*MATERIAL PROVIDED*
■ ■ ■ ■ ■
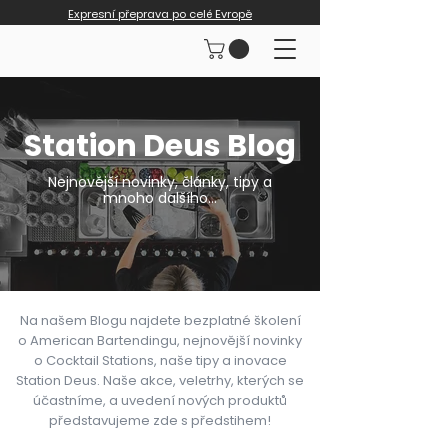
Expresní přeprava po celé Evropě
Station Deus Blog
Nejnovější novinky, články, tipy a
mnoho dalšího...
Na našem Blogu najdete bezplatné školení
o American Bartendingu, nejnovější novinky
o Cocktail Stations, naše tipy a inovace
Station Deus. Naše akce, veletrhy, kterých se
účastníme, a uvedení nových produktů
představujeme zde s předstihem!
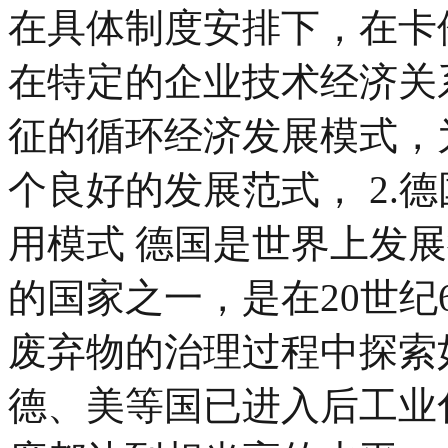
在具体制度安排下，在卡
在特定的企业技术经济关
征的循环经济发展模式，
个良好的发展范式， 2.
用模式 德国是世界上发
的国家之一，是在20世纪
废弃物的治理过程中探索
德、美等国已进入后工业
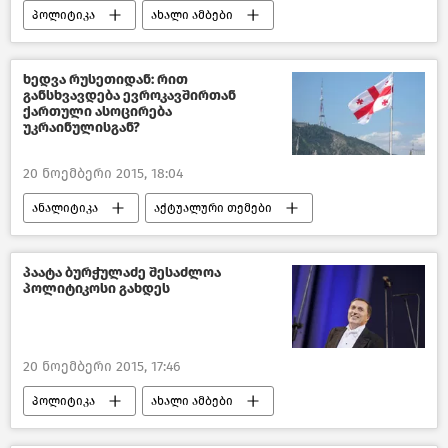
პოლიტიკა
ახალი ამბები
საქართველო
ხედვა რუსეთიდან: რით
განსხვავდება ევროკავშირთან
ქართული ასოცირება
უკრაინულისგან?
20 ნოემბერი 2015, 18:04
ანალიტიკა
აქტუალური თემები
ახალი ამბები
პაატა ბურჭულაძე შესაძლოა
პოლიტიკოსი გახდეს
20 ნოემბერი 2015, 17:46
პოლიტიკა
ახალი ამბები
საქართველო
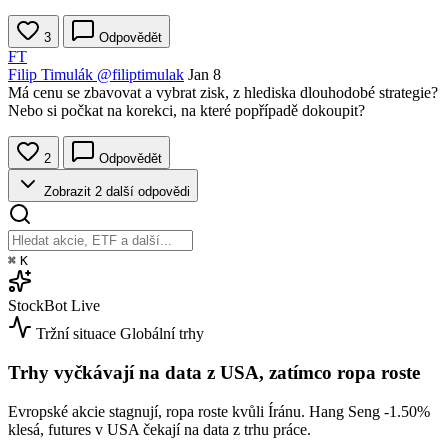
3
Odpovědět
FT
Filip Timulák
@filiptimulak
Jan 8
Má cenu se zbavovat a vybrat zisk, z hlediska dlouhodobé strategie?
Nebo si počkat na korekci, na které popřípadě dokoupit?
2
Odpovědět
Zobrazit 2 další odpovědi
⌘
K
StockBot
Live
Tržní situace
Globální trhy
Trhy vyčkávají na data z USA, zatímco ropa roste
Evropské akcie stagnují, ropa roste kvůli Íránu. Hang Seng
-1.50%
klesá, futures v USA čekají na data z trhu práce.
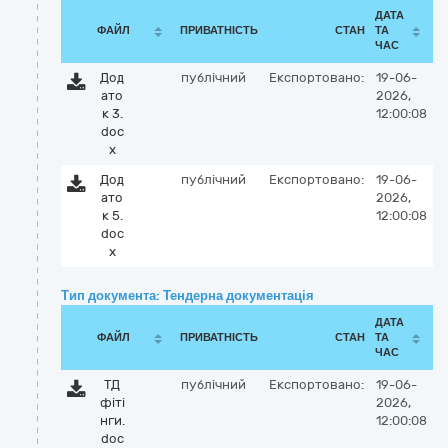
ДАТА
ФАЙЛ
ПРИВАТНІСТЬ
СТАН
ТА
ЧАС
Дод
публічний
Експортовано:
19-06-
ато
2026,
к 3.
12:00:08
doc
x
Дод
публічний
Експортовано:
19-06-
ато
2026,
к 5.
12:00:08
doc
x
Тип документа: Тендерна документація
ДАТА
ФАЙЛ
ПРИВАТНІСТЬ
СТАН
ТА
ЧАС
ТД
публічний
Експортовано:
19-06-
фіті
2026,
нги.
12:00:08
doc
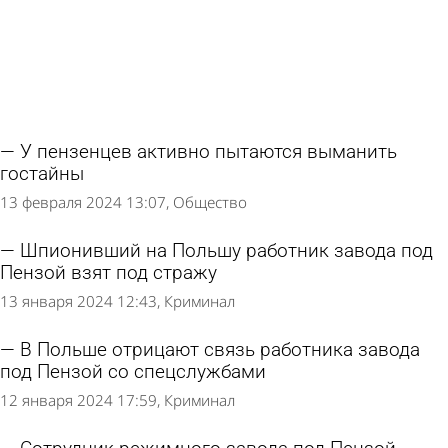
У пензенцев активно пытаются выманить
гостайны
13 февраля 2024 13:07
Общество
Шпионивший на Польшу работник завода под
Пензой взят под стражу
13 января 2024 12:43
Криминал
В Польше отрицают связь работника завода
под Пензой со спецслужбами
12 января 2024 17:59
Криминал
■ ■ ■ ■ ■
*DESCRIPTION OF THE TASK*
Retype every entry exactly, but keep the pictures out of your copy.

*ANSWER TO THIS TASK*
Expresní přeprava po celé Evropě
Station Deus Blog
Nejnovější novinky, články, tipy a
mnoho dalšího...
Na našem Blogu najdete bezplatné školení
o American Bartendingu, nejnovější novinky
o Cocktail Stations, naše tipy a inovace
Station Deus. Naše akce, veletrhy, kterých se
účastníme, a uvedení nových produktů
představujeme zde s předstihem!
在具体制度安排下，在卡
在特定的企业技术经济关
征的循环经济发展模式，
个良好的发展范式， 2.
用模式 德国是世界上发
的国家之一，是在20世纪
废弃物的治理过程中探索
德、美等国已进入后工业
პოლიტიკა
ახალი ამბები
საქართველო
ხედვა რუსეთიდან: რით
განსხვავდება ევროკავშირთან
ქართული ასოცირება
უკრაინულისგან?
20 ნოემბერი 2015, 18:04
ანალიტიკა
აქტუალური თემები
ახალი ამბები
პაატა ბურჭულაძე შესაძლოა
პოლიტიკოსი გახდეს
20 ნოემბერი 2015, 17:46
პოლიტიკა
ახალი ამბები
საქართველო
3
Odpovědět
FT
Filip Timulák
@filiptimulak
Jan 8
Má cenu se zbavovat a vybrat zisk, z hlediska dlouhodobé strategie?
Nebo si počkat na korekci, na které popřípadě dokoupit?
2
Odpovědět
Zobrazit 2 další odpovědi
⌘
K
StockBot
Live
Tržní situace
Globální trhy
Trhy vyčkávají na data z USA, zatímco ropa roste
Evropské akcie stagnují, ropa roste kvůli Íránu. Hang Seng
-1.50%
klesá, futures v USA čekají na data z trhu práce.
ДАТА
ФАЙЛ
ПРИВАТНІСТЬ
СТАН
ТА
ЧАС
Дод
публічний
Експортовано:
19-06-
ато
2026,
к 3.
12:00:08
doc
x
Дод
публічний
Експортовано:
19-06-
ато
2026,
к 5.
12:00:08
doc
x
Тип документа: Тендерна документація
ДАТА
ФАЙЛ
ПРИВАТНІСТЬ
СТАН
ТА
ЧАС
ТД
публічний
Експортовано:
19-06-
фіті
2026,
нги.
12:00:08
doc
У пензенцев активно пытаются выманить
гостайны
13 февраля 2024 13:07
Общество
Шпионивший на Польшу работник завода под
Пензой взят под стражу
13 января 2024 12:43
Криминал
В Польше отрицают связь работника завода
под Пензой со спецслужбами
12 января 2024 17:59
Криминал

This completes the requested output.